Esto hace que el gran reto de Airbus esté en la velocidad de ejecución. La compañía va a tener que ser capaz de poner en manos de sus clientes cada vez más aviones. De la misma manera, la empresa va a tener que ser capaz de responder a las necesidades de un mercado totalmente condicionado por la exigencia de ser, cada vez más eficiente. Una circunstancia en la que, como ha señalado Enders durante su despedida, la evolución en los combustibles será clave.

Esto va a hacer que, sobre todo, los programas A350 y A320neo lleguen a unos niveles de exigencia cada vez más importantes. Airbus, que el año pasado fue capaz de entregar 800 unidades, va a verse obligada a aumentar su capacidad de entrega a un ritmo del 10% anual.
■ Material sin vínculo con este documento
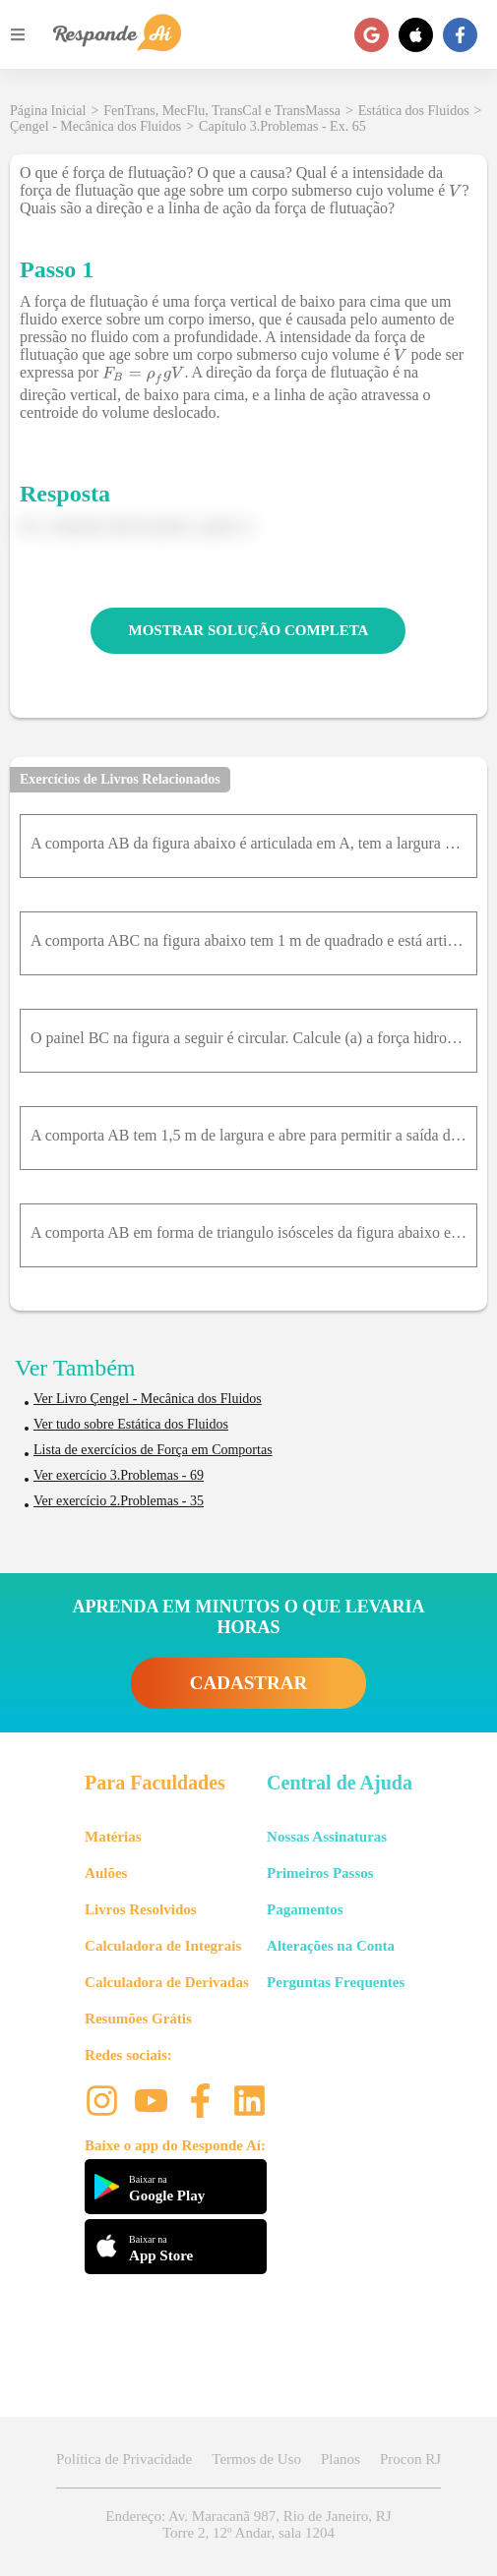 Image resolution: width=497 pixels, height=2576 pixels. I want to click on Calculadora de Derivadas, so click(167, 1982).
De cara a 2019, la empresa ha proyectado entregar entre 880 y 890 unidades, un ritmo que, la división que reporta el 74% de los ingresos del grupo, deberá seguir manteniendo, al menos, durante los tres años con los que Faury cuenta en su mandato.

Del mismo modo, en la pata militar de Airbus, que supone un 17% de su negocio, Faury va a tener que ser capaz de hacer despegar el programa A400M. Tras varios años en los que llegó a estar en situaciones ciertamente complejas, el avión militar estrella de Airbus afronta unos años en los que llega el turno de convencer a los clientes de que se trata de la alternativa que cubre las necesidades de transporte y carga de este segmento.
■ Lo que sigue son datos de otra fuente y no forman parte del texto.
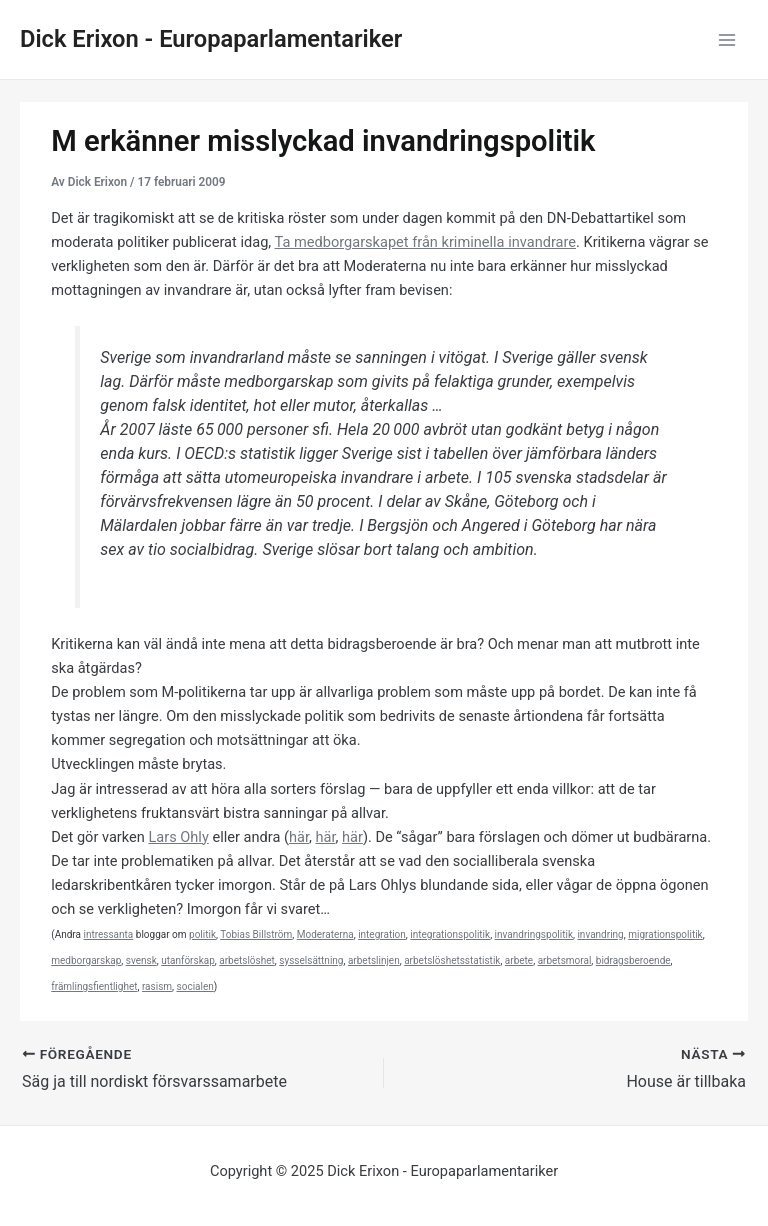 The width and height of the screenshot is (768, 1226). I want to click on integration, so click(382, 934).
Además, las guerras comerciales que comienzan a disputarse entre Estados Unidos, China y Europa también van a poner a prueba las capacidades de Airbus. El gigante asiático es el mayor mercado potencial para la compañía y, a la vez, un posible rival en el futuro próximo. En el caso de EEUU, Faury tendrá que enfrentarse a una nueva situación arancelaria de la que todavía es difícil predecir la profundidad de su impacto. 

En el argot aeronáutico, los pilotos denominan "limpiar las alas" al proceso por el cual, mientras la aeronave va ganando altura, recoloca sus flaps hasta llegar a la configuración que le permite conseguir las mayores velocidades. Faury recibe una compañía que, tras años de atravesar turbulencias, navega a la velocidad adecuada y está configurada para ir a velocidad de crucero. Ahora le toca a él demostrar que es capaz de sacar a Airbus el máximo de sus posibilidades sin ninguna resistencia externa que frene a la compañía.